One of the numerous troubling aspects of grand corruption as practiced in many developing countries is that the stolen loot generally does not add, even inefficiently, to the local economy; rather, it is spirited away to high-security accounts in foreign countries. However, the UN and World Bank announced a new system last week that will attempt to combat corruption in developing nations by returning assets plundered by corrupt leaders to their respective countries. Combined with the safeguards imposed on signatories to the 2005 UN Convention against Corruption, leaders will no longer have the assurance that their pilfered money is safe once it leaves the country.
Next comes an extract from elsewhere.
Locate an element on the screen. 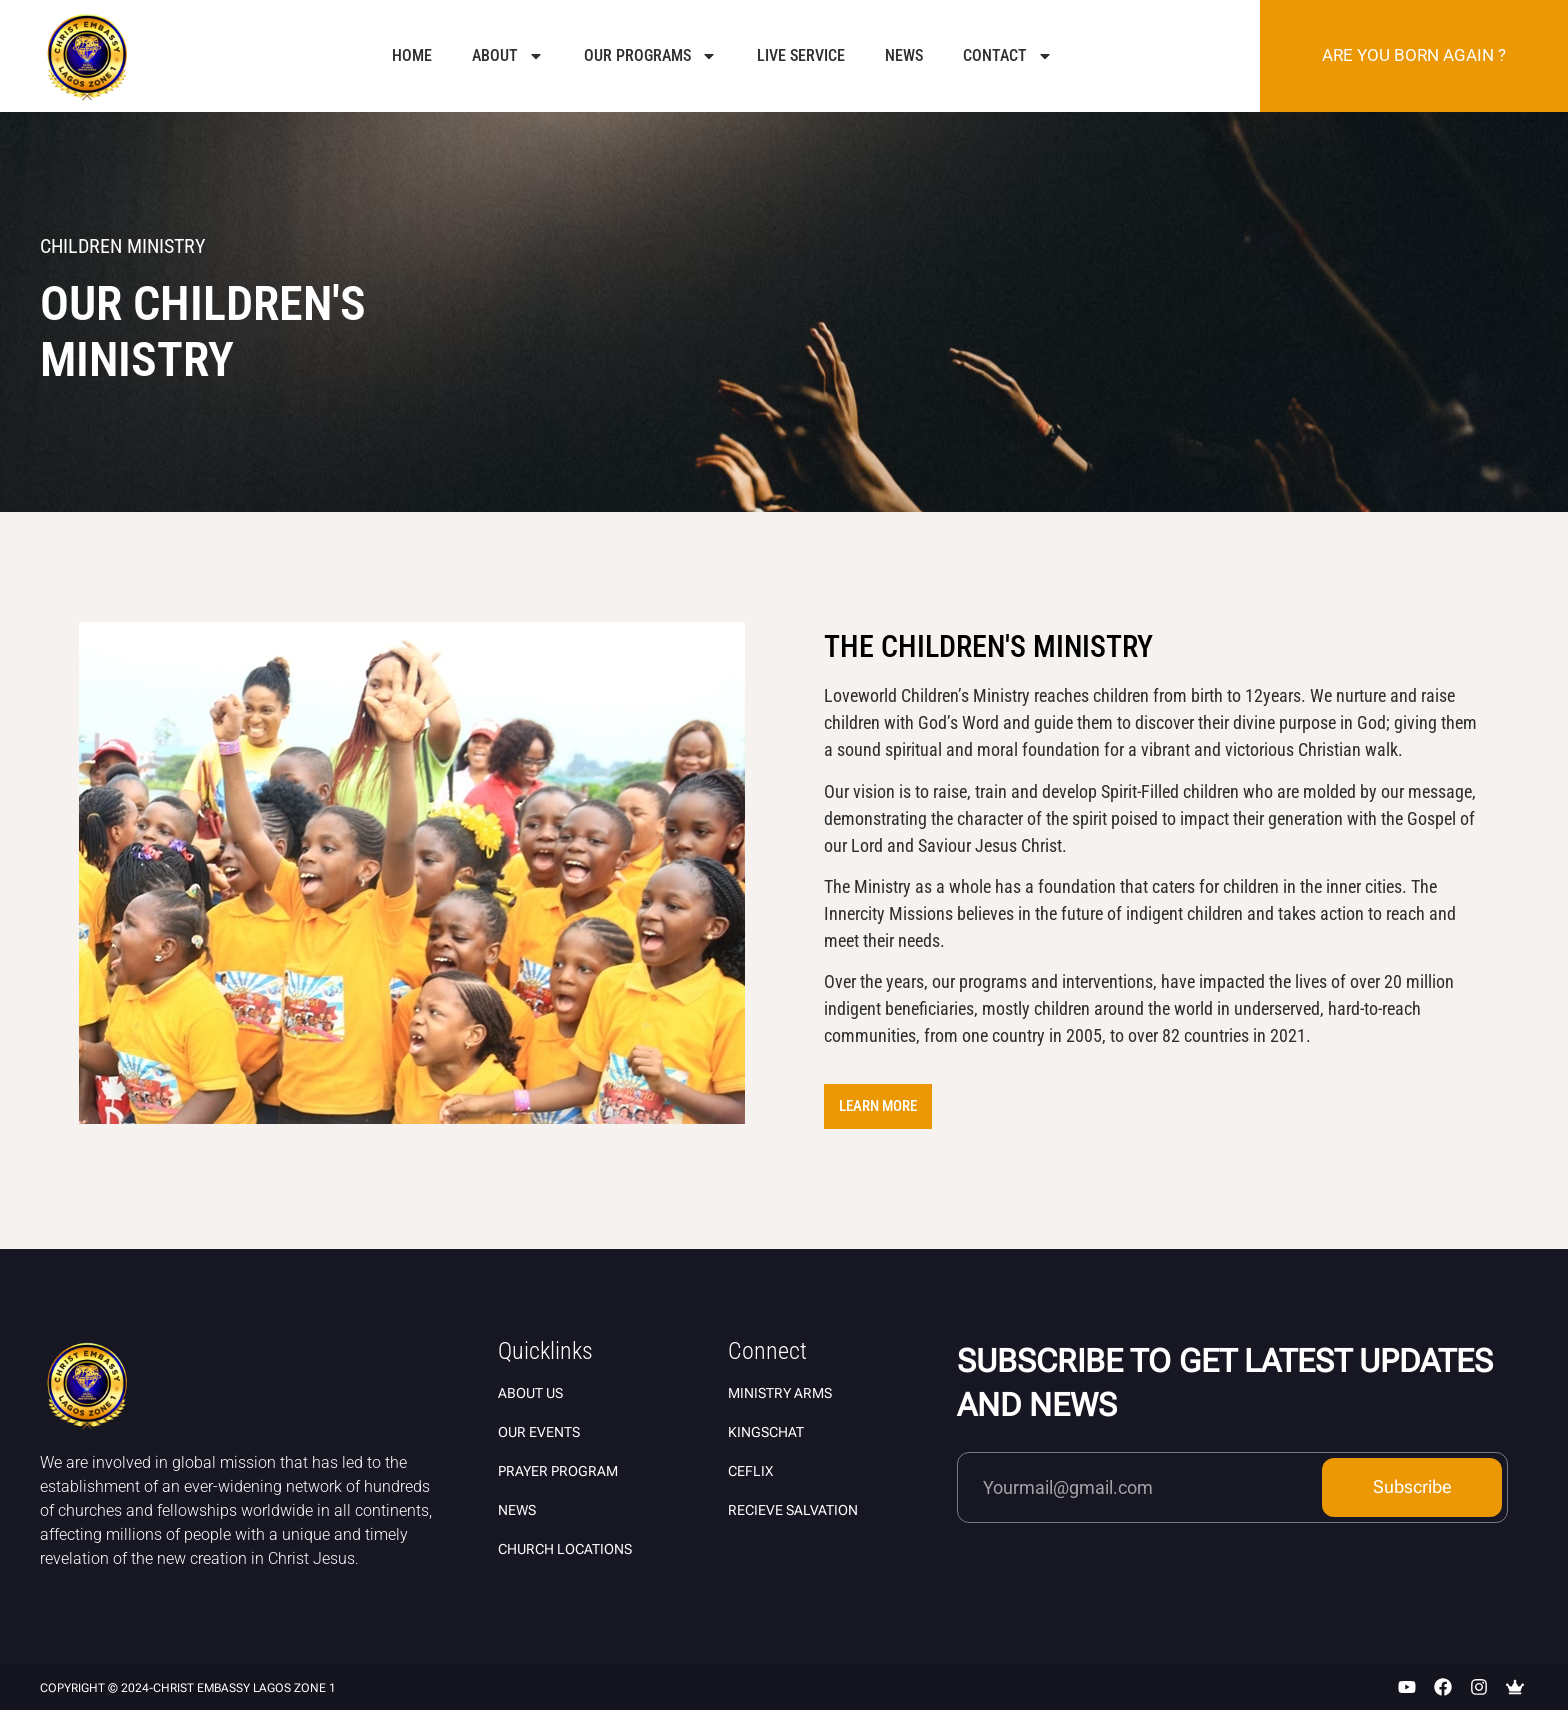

Previously, the corruption of various leaders and ex-leaders might have been well-known, but the money remained untouchable, with asset freezing the only possible action typically open to successor governments. Once the new system is implemented, however, countries will have the ability – and responsibility – to trace and recover these previously protected funds. While implementation will hit predictable snags from developed countries looking to protect their financial centers and smaller, specialized centers of offshore banking looking to hold on to their share of what has been a growth industry, developed countries might well embrace the free publicity that comes with appearing to altruistically “donate” millions of development dollars once given up as lost – without even having to dip into their own budgets. But it also suggests a free-rider problem, where one or a few banking centers benefit from being the safe haven for millions of plundered dollars after deciding it is more important to protect their financial environment than to help pay for, say, malaria treatment.
What remains to be seen and proved to wary developed nations (or those looking for an excuse not to link up with the new system) is how the system will work in the developing countries, and how, if at all, that money is used to help the people it was originally intended for. Most importantly, given that many of the countries still have major corruption problems, the World Bank’s assurances that the money “will not be stolen twice” sound a bit thin. Nonetheless, such a high-profile effort not only may bring tangible benefits, it also gives succor to investigators and anticorruption crusaders in developing countries. Let’s hope that this initiative receives the broad support it deserves.